Within the material below, how many lines carry the word "serien"? Only that number is wanted.

*** Input data ***

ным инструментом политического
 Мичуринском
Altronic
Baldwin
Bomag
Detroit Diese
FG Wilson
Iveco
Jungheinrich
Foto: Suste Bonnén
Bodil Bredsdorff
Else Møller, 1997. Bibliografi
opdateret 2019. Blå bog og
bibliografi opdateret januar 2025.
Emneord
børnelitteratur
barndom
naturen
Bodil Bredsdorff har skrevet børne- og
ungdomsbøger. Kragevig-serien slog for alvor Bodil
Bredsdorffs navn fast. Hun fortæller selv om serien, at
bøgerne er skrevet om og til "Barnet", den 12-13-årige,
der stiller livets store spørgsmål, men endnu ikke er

*** End of Input data ***
*** Input data ***

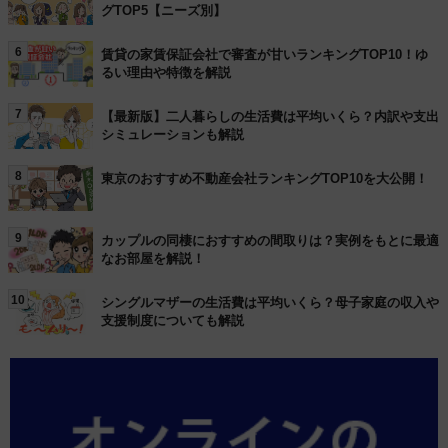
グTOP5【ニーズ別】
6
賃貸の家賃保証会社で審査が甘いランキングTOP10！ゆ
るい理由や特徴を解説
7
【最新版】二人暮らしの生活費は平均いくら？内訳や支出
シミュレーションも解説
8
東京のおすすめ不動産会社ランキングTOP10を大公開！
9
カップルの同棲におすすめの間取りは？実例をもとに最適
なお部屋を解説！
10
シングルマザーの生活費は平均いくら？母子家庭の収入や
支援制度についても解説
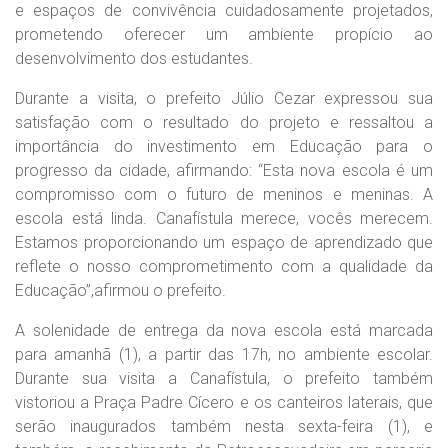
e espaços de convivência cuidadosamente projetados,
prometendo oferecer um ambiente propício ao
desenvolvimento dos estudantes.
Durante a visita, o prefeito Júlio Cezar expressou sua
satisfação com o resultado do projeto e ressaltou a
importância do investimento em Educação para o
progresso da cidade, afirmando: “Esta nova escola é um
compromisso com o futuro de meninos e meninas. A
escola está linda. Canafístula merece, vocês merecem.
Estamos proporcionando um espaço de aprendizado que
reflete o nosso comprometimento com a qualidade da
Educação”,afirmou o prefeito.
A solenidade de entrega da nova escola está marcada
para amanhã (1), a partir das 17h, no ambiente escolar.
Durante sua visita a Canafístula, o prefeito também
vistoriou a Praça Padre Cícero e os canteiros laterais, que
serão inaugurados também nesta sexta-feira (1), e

*** End of Input data ***
*** Input data ***

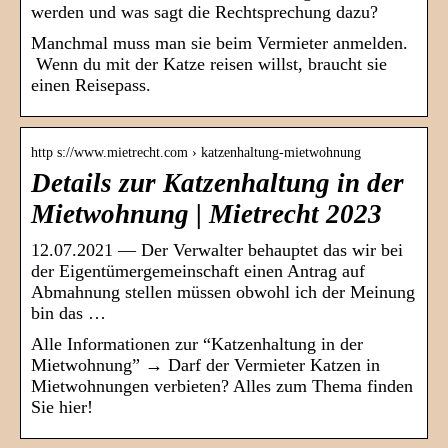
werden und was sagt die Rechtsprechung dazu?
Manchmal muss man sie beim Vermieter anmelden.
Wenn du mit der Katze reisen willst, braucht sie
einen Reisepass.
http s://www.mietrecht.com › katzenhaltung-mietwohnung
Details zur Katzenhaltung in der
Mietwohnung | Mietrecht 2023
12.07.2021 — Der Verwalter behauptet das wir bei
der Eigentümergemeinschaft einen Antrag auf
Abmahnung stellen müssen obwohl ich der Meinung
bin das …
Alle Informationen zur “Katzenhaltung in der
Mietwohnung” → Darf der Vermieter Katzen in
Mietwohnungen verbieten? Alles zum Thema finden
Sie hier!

*** End of Input data ***

## Solution
2